States can usually rely on corporate CEOs and celebrities to tow the politically correct line — but thankfully not in this case. Business leaders are pointing out absurdities — like how municipal workers can work in groups but private contractors are prohibited from even mowing a lawn by themselves.
Those with a public voice are lambasting the Premier, like this football player whose father (also a famous footballer) died alone, saying “I lost my 78-year-old father, Premier… He wasn’t dying from this, he was dying from the isolation and the loneliness.” The general public is realizing it has a voice, that the medical experts (besides courtiers on the Premier’s payroll) are on our side, and the tyrants in charge are increasingly fumbling for excuses.
It would be nice if the police could have some backbone at this time — to say to their bosses, “We are not doing this anymore. We refuse to be degraded in this way, being sent to war against the people we are supposed to protect.” But that is unlikely.
More realistically, in the Australian political system, State Premiers can be ousted within days without parliament even sitting, if their own party room turns against them and calls a ‘spill.’ A deputy leader or cabinet minister who was ‘fully on board’ with the agenda five minutes ago, can suddenly come out as being diametrically opposed to it, and take the top job.
That is the most plausible way out of this nightmare for the people of Victoria. Viruses are not going away, but Premiers can be sent packing pretty easily. The backbenchers of the ruling Labor party need to fear for their own re-election more than they crave the favor of their failed leader.
All that is required is enough of a groundswell of support for peaceful coexistence with sensible, contextually appropriate safeguards, and the removal of support bullies and thugs. Resolute Victorians stood up to tyranny at least once before, and will stand up once again.”

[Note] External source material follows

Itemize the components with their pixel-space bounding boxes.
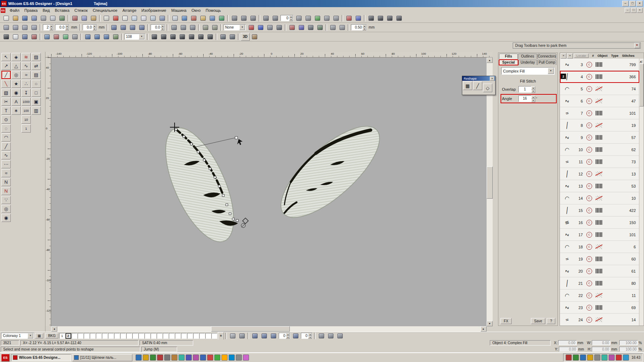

Talking to Chris Kenny on Sky News recently, Victorian Liberal Senator James Paterson gave an eloquent explanation of why so much of what Victoria Police is doing and saying is problematic:
“I’ve been troubled by some of the rhetoric coming out of senior police, including the assistant commissioner, Luke Cornelius, who’s referred to some of these protesters as “tinfoil hat wearing brigade” and said they were “batsh-t crazy”.

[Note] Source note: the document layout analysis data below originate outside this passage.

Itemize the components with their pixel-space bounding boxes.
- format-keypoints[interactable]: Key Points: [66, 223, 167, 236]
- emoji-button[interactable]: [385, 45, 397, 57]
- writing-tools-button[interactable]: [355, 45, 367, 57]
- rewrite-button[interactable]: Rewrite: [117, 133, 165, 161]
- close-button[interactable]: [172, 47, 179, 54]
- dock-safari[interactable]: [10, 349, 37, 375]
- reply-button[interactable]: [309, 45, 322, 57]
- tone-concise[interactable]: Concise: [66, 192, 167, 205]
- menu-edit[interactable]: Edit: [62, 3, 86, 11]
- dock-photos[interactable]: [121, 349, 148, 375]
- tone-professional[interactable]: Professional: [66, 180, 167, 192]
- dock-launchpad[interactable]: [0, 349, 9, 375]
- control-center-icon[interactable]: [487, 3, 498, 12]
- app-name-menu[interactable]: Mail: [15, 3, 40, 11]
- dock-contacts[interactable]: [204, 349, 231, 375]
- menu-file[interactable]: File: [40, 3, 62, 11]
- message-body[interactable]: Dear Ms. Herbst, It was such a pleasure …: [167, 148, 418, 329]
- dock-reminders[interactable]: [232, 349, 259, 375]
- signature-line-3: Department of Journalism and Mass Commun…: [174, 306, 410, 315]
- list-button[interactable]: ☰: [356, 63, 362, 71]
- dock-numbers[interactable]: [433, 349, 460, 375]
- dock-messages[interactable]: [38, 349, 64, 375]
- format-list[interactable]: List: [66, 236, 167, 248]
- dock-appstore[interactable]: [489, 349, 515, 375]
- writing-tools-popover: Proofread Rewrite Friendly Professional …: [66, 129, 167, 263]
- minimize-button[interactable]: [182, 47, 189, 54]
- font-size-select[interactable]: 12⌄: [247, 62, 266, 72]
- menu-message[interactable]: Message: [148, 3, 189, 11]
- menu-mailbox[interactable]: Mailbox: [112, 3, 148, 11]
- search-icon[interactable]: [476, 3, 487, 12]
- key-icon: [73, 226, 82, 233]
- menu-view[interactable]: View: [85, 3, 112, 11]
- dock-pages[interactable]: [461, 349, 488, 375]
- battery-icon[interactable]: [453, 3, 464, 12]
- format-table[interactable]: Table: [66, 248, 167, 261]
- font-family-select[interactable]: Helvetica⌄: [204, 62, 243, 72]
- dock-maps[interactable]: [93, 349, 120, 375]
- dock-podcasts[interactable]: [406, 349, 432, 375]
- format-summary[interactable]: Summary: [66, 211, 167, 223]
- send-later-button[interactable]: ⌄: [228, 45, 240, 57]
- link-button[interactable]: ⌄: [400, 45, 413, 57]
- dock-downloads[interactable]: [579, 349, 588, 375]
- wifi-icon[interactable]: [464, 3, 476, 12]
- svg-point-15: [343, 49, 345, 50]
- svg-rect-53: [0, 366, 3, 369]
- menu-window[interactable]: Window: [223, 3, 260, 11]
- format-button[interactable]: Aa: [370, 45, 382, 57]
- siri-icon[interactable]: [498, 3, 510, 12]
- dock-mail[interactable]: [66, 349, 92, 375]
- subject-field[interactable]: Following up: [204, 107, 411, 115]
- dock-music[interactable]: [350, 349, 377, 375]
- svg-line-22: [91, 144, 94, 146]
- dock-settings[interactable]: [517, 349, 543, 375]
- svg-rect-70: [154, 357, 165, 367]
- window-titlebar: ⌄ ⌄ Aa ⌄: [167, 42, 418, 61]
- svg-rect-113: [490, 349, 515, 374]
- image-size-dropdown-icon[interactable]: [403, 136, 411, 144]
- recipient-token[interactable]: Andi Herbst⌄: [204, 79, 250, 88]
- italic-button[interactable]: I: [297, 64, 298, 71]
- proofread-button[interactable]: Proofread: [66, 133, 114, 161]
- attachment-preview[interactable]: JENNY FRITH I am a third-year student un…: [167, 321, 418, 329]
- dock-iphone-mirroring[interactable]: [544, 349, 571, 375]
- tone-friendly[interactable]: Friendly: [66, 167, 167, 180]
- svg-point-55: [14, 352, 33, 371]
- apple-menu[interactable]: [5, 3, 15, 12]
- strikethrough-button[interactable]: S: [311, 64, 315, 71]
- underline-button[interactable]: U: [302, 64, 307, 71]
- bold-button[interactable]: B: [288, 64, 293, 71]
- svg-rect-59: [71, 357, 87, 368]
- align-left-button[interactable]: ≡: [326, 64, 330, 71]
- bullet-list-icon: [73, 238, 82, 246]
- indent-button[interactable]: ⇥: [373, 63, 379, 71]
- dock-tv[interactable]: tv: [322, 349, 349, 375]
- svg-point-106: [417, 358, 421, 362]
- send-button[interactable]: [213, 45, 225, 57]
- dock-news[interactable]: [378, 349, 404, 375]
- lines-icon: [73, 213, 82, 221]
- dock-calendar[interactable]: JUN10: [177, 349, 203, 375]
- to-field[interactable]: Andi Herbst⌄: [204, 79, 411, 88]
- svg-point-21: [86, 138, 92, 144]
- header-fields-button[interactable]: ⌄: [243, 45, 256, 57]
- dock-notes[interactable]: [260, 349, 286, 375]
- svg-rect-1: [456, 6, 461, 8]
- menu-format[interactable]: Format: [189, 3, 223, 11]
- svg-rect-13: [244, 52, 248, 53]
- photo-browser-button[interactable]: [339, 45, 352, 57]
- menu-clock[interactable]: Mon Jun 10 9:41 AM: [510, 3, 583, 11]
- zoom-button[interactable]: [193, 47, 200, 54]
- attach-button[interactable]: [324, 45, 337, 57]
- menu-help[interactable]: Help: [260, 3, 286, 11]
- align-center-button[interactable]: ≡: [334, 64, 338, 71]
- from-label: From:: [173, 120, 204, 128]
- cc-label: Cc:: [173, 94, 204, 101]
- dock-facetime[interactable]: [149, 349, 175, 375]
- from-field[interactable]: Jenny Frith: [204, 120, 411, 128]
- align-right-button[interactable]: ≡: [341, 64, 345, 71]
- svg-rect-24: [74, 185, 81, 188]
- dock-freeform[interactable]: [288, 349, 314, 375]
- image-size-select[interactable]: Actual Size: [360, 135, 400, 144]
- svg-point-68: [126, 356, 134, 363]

That’s quite dehumanising language to use about your fellow Victorians and your fellow citizens and the people who police are supposed to protect. And I think it encourages police to hold the people they’re supposed to protect with contempt and it licences some of these very tough tactics, so I am troubled by this.

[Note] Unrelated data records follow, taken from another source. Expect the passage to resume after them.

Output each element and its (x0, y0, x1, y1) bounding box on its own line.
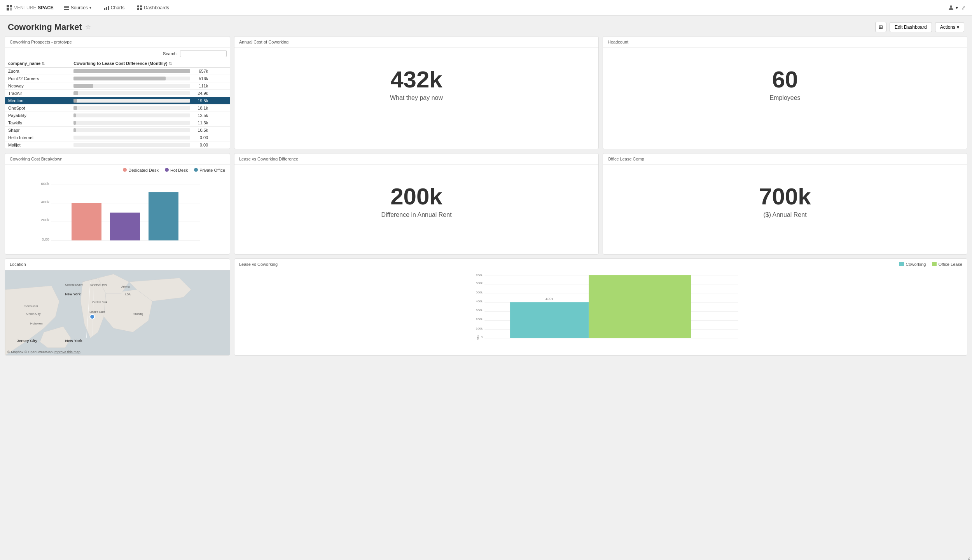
annual-cost-label: What they pay now (390, 94, 443, 101)
nav-dashboards-label: Dashboards (144, 5, 169, 10)
bar-fill (73, 106, 77, 110)
svg-text:Jersey City: Jersey City (17, 338, 38, 343)
bar-value: 10.5k (192, 128, 208, 133)
bar-cell: 24.9k (70, 90, 230, 97)
svg-text:Annual Cost: Annual Cost (476, 335, 479, 340)
table-row[interactable]: OneSpot 18.1k (5, 105, 230, 112)
bar-cell: 0.00 (70, 141, 230, 149)
svg-point-14 (950, 5, 952, 8)
svg-text:600k: 600k (476, 281, 483, 285)
bar-hot (110, 213, 140, 241)
svg-rect-5 (64, 7, 69, 8)
cost-breakdown-title: Coworking Cost Breakdown (5, 154, 230, 165)
company-sort-icon[interactable]: ⇅ (42, 61, 45, 66)
office-lease-content: 700k ($) Annual Rent (603, 165, 967, 239)
favorite-icon[interactable]: ☆ (85, 23, 91, 31)
svg-rect-3 (10, 8, 12, 10)
svg-text:600k: 600k (41, 181, 49, 186)
company-cell: Payability (5, 112, 70, 119)
svg-rect-2 (7, 8, 9, 10)
table-row[interactable]: Shapr 10.5k (5, 127, 230, 134)
table-row[interactable]: Point72 Careers 516k (5, 75, 230, 82)
annual-cost-content: 432k What they pay now (234, 48, 598, 122)
table-row[interactable]: Payability 12.5k (5, 112, 230, 119)
nav-sources[interactable]: Sources ▾ (61, 3, 94, 12)
bar-value: 0.00 (192, 143, 208, 147)
col-company-header: company_name ⇅ (5, 59, 70, 68)
share-button[interactable]: ⊞ (875, 22, 886, 32)
nav-charts-label: Charts (111, 5, 124, 10)
svg-text:400k: 400k (545, 297, 553, 301)
bar-value: 19.5k (192, 98, 208, 103)
svg-text:New York: New York (65, 338, 82, 343)
lease-chart-svg: 0 100k 200k 300k 400k 500k 600k 700k Ann… (258, 273, 959, 340)
improve-map-link[interactable]: Improve this map (54, 350, 80, 354)
headcount-label: Employees (769, 94, 800, 101)
sources-icon (64, 5, 69, 10)
annual-cost-card: Annual Cost of Coworking 432k What they … (234, 36, 599, 149)
prospects-table: company_name ⇅ Coworking to Lease Cost D… (5, 59, 230, 149)
bar-background (73, 136, 190, 140)
svg-text:400k: 400k (476, 300, 483, 303)
table-row[interactable]: Zuora 657k (5, 68, 230, 75)
actions-label: Actions (940, 24, 955, 30)
page-title-container: Coworking Market ☆ (8, 22, 91, 32)
actions-button[interactable]: Actions ▾ (935, 22, 964, 32)
svg-text:0.00: 0.00 (42, 237, 50, 241)
nav-dashboards[interactable]: Dashboards (135, 3, 171, 12)
company-cell: Mailjet (5, 141, 70, 149)
cost-breakdown-svg: 0.00 200k 400k 600k Mention (22, 174, 224, 242)
office-lease-title: Office Lease Comp (603, 154, 967, 165)
page-title: Coworking Market (8, 22, 82, 32)
nav-charts[interactable]: Charts (101, 3, 127, 12)
bar-fill (73, 69, 190, 73)
brand-venture: VENTURE (14, 5, 36, 10)
company-cell: Shapr (5, 127, 70, 134)
svg-text:LGA: LGA (125, 293, 131, 296)
bar-coworking (510, 302, 589, 338)
table-row[interactable]: TradAir 24.9k (5, 90, 230, 97)
user-menu[interactable]: ▾ (948, 5, 958, 11)
search-label: Search: (163, 51, 178, 56)
svg-rect-4 (64, 6, 69, 7)
bar-cell: 19.5k (70, 97, 230, 105)
prospects-table-wrap: company_name ⇅ Coworking to Lease Cost D… (5, 59, 230, 149)
bar-background (73, 106, 190, 110)
bar-value: 18.1k (192, 106, 208, 110)
search-input[interactable] (180, 50, 227, 57)
company-cell: Mention (5, 97, 70, 105)
user-icon (948, 5, 954, 11)
table-row[interactable]: Hello Internet 0.00 (5, 134, 230, 141)
edit-dashboard-button[interactable]: Edit Dashboard (890, 22, 932, 32)
svg-rect-11 (140, 5, 142, 7)
bar-private (149, 192, 178, 240)
svg-text:200k: 200k (476, 318, 483, 321)
expand-icon[interactable]: ⤢ (961, 5, 966, 11)
legend-private: Private Office (194, 168, 225, 173)
svg-text:Secaucus: Secaucus (24, 304, 38, 308)
table-row[interactable]: Mention 19.5k (5, 97, 230, 105)
bar-fill (73, 91, 78, 95)
bar-background (73, 113, 190, 117)
bar-cell: 18.1k (70, 105, 230, 112)
page-header: Coworking Market ☆ ⊞ Edit Dashboard Acti… (0, 16, 972, 36)
bar-cell: 0.00 (70, 134, 230, 141)
table-row[interactable]: Mailjet 0.00 (5, 141, 230, 149)
company-cell: OneSpot (5, 105, 70, 112)
svg-text:Hoboken: Hoboken (30, 322, 43, 325)
table-row[interactable]: Tawkify 11.3k (5, 119, 230, 127)
bar-value: 0.00 (192, 135, 208, 140)
svg-text:Columbia Univ.: Columbia Univ. (65, 283, 83, 286)
headcount-title: Headcount (603, 37, 967, 48)
svg-rect-9 (108, 6, 109, 10)
bar-value: 657k (192, 69, 208, 73)
headcount-number: 60 (772, 68, 798, 91)
table-row[interactable]: Neoway 111k (5, 82, 230, 90)
diff-sort-icon[interactable]: ⇅ (169, 61, 172, 66)
nav-right: ▾ ⤢ (948, 5, 966, 11)
svg-rect-12 (137, 8, 139, 10)
svg-text:400k: 400k (41, 200, 49, 204)
cost-breakdown-chart: 0.00 200k 400k 600k Mention (5, 173, 230, 254)
svg-rect-10 (137, 5, 139, 7)
bar-fill (73, 121, 76, 125)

I think it’s undermining community support for policing and for the police force and I think overwhelmingly, police members don’t deserve that and are upstanding citizens who try very hard to do a very difficult job. But let’s remember, they’re enforcing laws to enforce mask wearing outside, prevent people from going out after curfew and protesting — the kind of things we never would have imagined police would be enforcing, and I think they’re doing so in a way that’s really testing the bonds of community support.
There certainly are some crazy conspiracy theories out there. You should see my email inbox, there’s no question about that. But the reason why those theories are out there is because people are afraid. They’re genuinely scared. Their lives have changed massively in the last few months in ways they could never have previously imagined. And they’re looking for explanations for this and sometimes they find some comfort or solace in conspiracy theories.
But what they actually need is a bit of compassion, and a bit of decency from their political leaders and from the police force. I don’t think we’ve seen that at all from the Premier or from the senior leaders of the police force, who’ve shown contempt for their own fellow citizens and I think that’s a very disappointing thing.”